Het leger vuurt traangas af op winkelende Palestijnen. En luid hinniken de hymnen aan de god die jou, lezer, blind en gebonden, in hun armen heeft doen vallen. Wat de nar belooft... Er is een dier-worden van mensen, maar geen mens-worden van dieren. Bewijs: mijn grote tieten. Daar kun je ook heel genuanceerd over doen. Hoewel ik stomdronken ben en moe. Waar lopen we op? De onbereidheid tot sterven is niet alleen symmetrisch met de professionalisering en technocratisering van de oorlogsmachine; ze weerspiegelt de organisatie van een schimmige, transnationale soevereiniteit, die niet langer opofferingsgezindheid eist van haar onderdanen, maar hen in tegendeel verplicht tot leven. Hier (tegenover de zee in de winter) heb ik Herman Gorter gelezen.



De Mei van onze tijd?

N30 heeft in zijn noviteit wel iets weg van de Mei (1889) van deze Gorter, die daarmee de poëzie opnieuw 'uitvond'. Mettes prozagedicht is zo nieuw dat hij er de term 'nieuwe zinnen' aan verbond.  Radicaal nieuw is het echter niet.
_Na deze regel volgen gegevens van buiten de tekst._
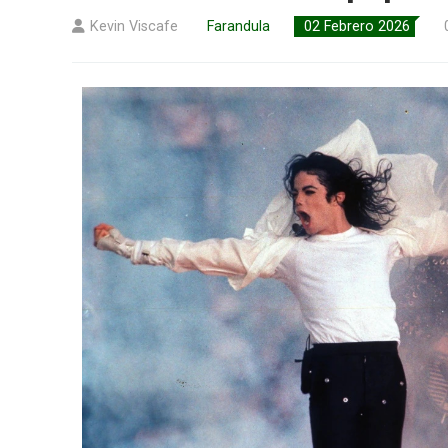
Kevin Viscafe
Farandula
02 Febrero 2026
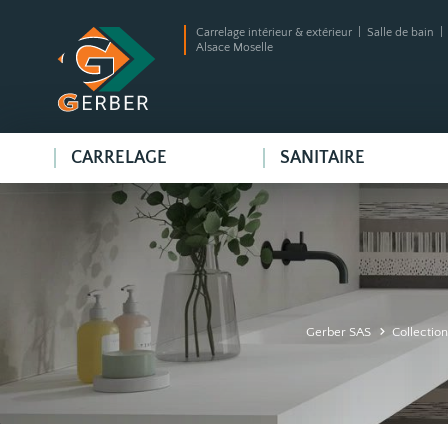
Carrelage intérieur & extérieur | Salle de bain 
Alsace Moselle
CARRELAGE
SANITAIRE
Gerber SAS
Collection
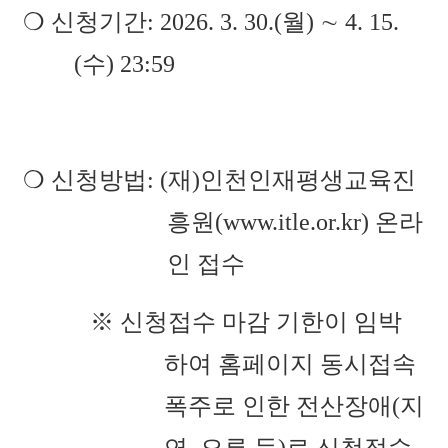
❍ 신청기간: 2026. 3. 30.(월) ∼ 4. 15.
(수) 23:59
❍ 신청방법: (재)인천인재평생교육진
흥원(www.itle.or.kr) 온라
인 접수
※ 신청접수 마감 기한이 임박
하여 홈페이지 동시접속
폭주로 인한 전산장애(지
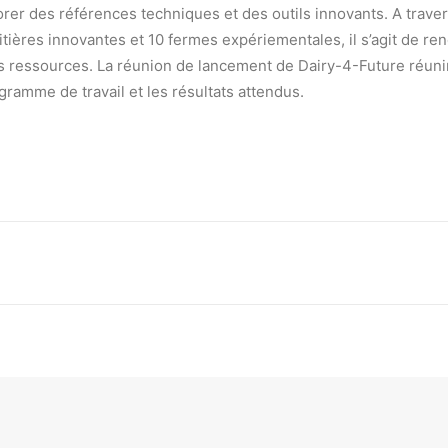
rer des références techniques et des outils innovants. A trave
itières innovantes et 10 fermes expériementales, il s’agit de re
 des ressources. La réunion de lancement de Dairy-4-Future réuni
ramme de travail et les résultats attendus.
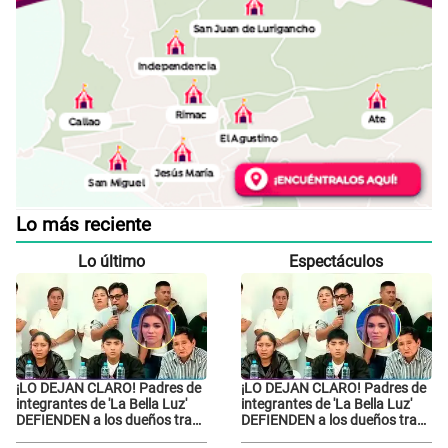
Lo más reciente
Lo último
Espectáculos
¡LO DEJAN CLARO! Padres de
¡LO DEJAN CLARO! Padres de
integrantes de 'La Bella Luz'
integrantes de 'La Bella Luz'
DEFIENDEN a los dueños tras
DEFIENDEN a los dueños tras
denuncia: “Nunca vimos
denuncia: “Nunca vimos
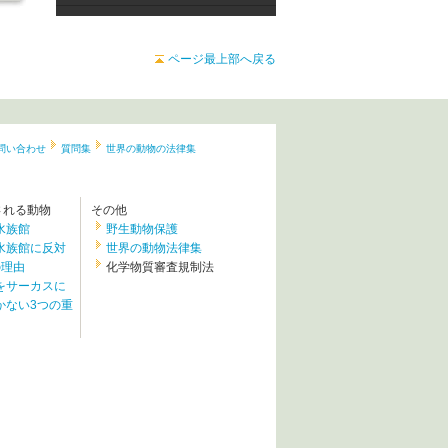
ページ最上部へ戻る
問い合わせ
質問集
世界の動物の法律集
される動物
その他
水族館
野生動物保護
水族館に反対
世界の動物法律集
の理由
化学物質審査規制法
をサーカスに
かない3つの重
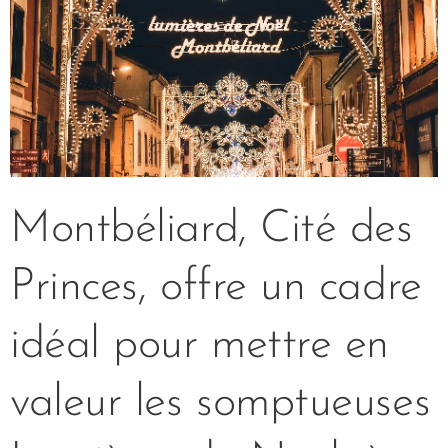
Montbéliard, Cité des
Princes, offre un cadre
idéal pour mettre en
valeur les somptueuses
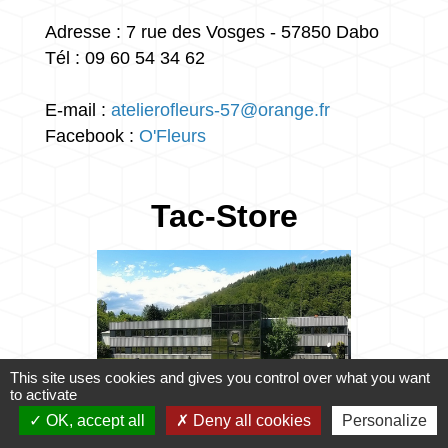
Adresse : 7 rue des Vosges - 57850 Dabo
Tél : 09 60 54 34 62
E-mail :
atelierofleurs-57@orange.fr
Facebook :
O'Fleurs
Tac-Store
This site uses cookies and gives you control over what you want
to activate
OK, accept all
Deny all cookies
Personalize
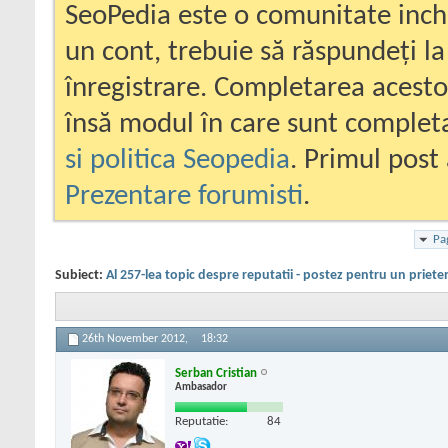
SeoPedia este o comunitate inc
un cont, trebuie să răspundeți la
înregistrare. Completarea acesto
însă modul în care sunt completa
si politica Seopedia
. Primul post 
Prezentare forumisti
.
Pa
Subiect:
Al 257-lea topic despre reputatii - postez pentru un priete
26th November 2012,
18:32
Serban Cristian
Ambasador
Reputatie:
84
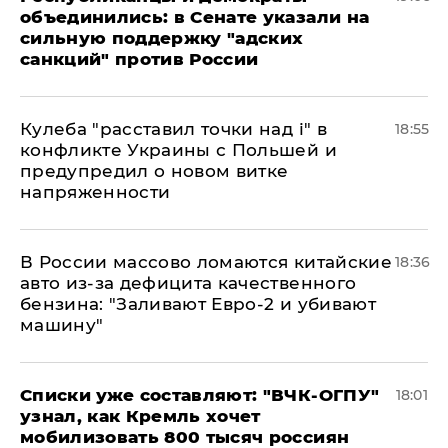
объединились: в Сенате указали на
сильную поддержку "адских
санкций" против России
Кулеба "расставил точки над і" в
18:55
конфликте Украины с Польшей и
предупредил о новом витке
напряженности
В России массово ломаются китайские
18:36
авто из-за дефицита качественного
бензина: "Заливают Евро-2 и убивают
машину"
Списки уже составляют: "ВЧК-ОГПУ"
18:01
узнал, как Кремль хочет
мобилизовать 800 тысяч россиян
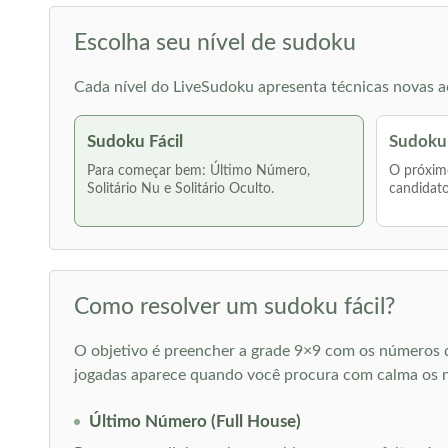
Escolha seu nível de sudoku
Cada nível do LiveSudoku apresenta técnicas novas ao
Sudoku Fácil
Sudoku
Para começar bem: Último Número,
O próximo
Solitário Nu e Solitário Oculto.
candidato
Como resolver um sudoku fácil?
O objetivo é preencher a grade 9×9 com os números d
jogadas aparece quando você procura com calma os 
Último Número (Full House)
Enkelen gingen Mettes op andere schaal voor, Pound bracht zinnen uit de wereldliteratuur in zijn Cantos samen en Kees 't Hart - in de Groene Amsterdammer lyrisch over Mettes Nagelaten Werk - deed een al een niet-geëngageerde duit in dit zakje met 'Spiegel' uit Ik weet nu alles weer, al speelt het gedicht zich af op woordniveau, in plaats van op het zinsniveau van Mettes. Of met N30 een nieuwe literatuur gesticht wordt, hangt af van de mate waarin het wordt nagevolgd. De tijd zal het leren.